(Beginning of Listed records)

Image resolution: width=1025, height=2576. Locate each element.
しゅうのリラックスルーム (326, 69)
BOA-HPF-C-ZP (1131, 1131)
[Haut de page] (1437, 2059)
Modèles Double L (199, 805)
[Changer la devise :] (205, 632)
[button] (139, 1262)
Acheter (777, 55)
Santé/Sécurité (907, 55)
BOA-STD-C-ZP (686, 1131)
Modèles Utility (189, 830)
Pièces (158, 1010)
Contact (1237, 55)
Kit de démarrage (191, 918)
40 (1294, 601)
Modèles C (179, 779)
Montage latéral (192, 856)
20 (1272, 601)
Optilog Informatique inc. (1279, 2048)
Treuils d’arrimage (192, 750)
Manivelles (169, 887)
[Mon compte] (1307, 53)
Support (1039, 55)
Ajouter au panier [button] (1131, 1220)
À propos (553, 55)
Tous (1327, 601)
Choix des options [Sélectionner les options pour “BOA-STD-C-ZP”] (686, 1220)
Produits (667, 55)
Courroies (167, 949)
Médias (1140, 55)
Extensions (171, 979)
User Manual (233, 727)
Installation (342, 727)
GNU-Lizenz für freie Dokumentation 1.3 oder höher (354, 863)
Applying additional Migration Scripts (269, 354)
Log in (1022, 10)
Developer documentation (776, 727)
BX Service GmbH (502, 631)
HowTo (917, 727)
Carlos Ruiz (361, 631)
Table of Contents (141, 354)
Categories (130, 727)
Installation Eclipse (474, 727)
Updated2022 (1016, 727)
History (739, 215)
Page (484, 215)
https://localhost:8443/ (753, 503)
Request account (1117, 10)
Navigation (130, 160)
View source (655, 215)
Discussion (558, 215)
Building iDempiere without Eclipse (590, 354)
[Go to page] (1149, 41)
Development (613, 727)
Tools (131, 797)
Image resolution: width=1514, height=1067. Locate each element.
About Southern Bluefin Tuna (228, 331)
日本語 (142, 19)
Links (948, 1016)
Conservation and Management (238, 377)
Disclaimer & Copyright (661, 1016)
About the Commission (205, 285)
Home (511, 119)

(End of Listed records)

**Exercise requirements**. Whenever a line above includes "Locate", copy it in full.

**Solution for this exercise**.
Image resolution: width=1025, height=2576. Locate each element.
Image resolution: width=1514, height=1067. Locate each element.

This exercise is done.